#### Dataset content ####

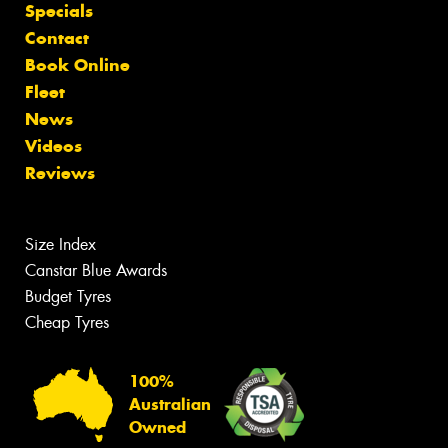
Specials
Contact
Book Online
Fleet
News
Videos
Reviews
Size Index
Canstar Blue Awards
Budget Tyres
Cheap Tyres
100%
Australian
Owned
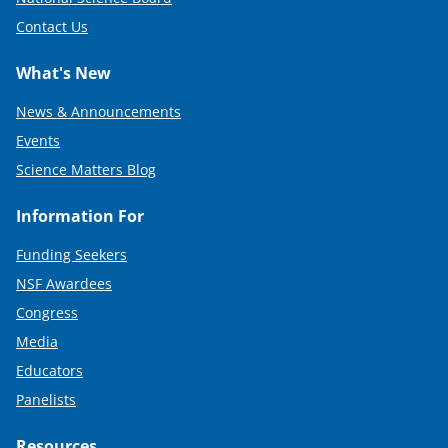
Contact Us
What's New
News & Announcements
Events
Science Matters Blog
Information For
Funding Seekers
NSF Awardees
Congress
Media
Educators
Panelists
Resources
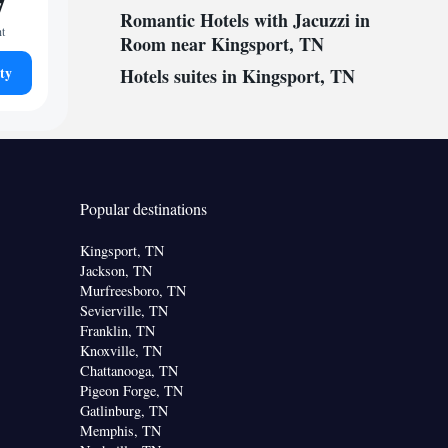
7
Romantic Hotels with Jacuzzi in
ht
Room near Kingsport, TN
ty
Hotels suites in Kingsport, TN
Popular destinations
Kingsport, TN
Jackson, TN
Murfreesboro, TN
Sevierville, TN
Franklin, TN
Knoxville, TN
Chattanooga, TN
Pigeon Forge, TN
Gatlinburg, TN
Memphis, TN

####

__What the task requires__.
Leave out the pictures and reproduce the rest of the records exactly.

__Your response__.
Specials
Contact
Book Online
Fleet
News
Videos
Reviews
Size Index
Canstar Blue Awards
Budget Tyres
Cheap Tyres
100%
Australian
Owned
Contact Us
What's New
News & Announcements
Events
Science Matters Blog
Information For
Funding Seekers
NSF Awardees
Congress
Media
Educators
Panelists
Resources
7
Romantic Hotels with Jacuzzi in
ht
Room near Kingsport, TN
ty
Hotels suites in Kingsport, TN
Popular destinations
Kingsport, TN
Jackson, TN
Murfreesboro, TN
Sevierville, TN
Franklin, TN
Knoxville, TN
Chattanooga, TN
Pigeon Forge, TN
Gatlinburg, TN
Memphis, TN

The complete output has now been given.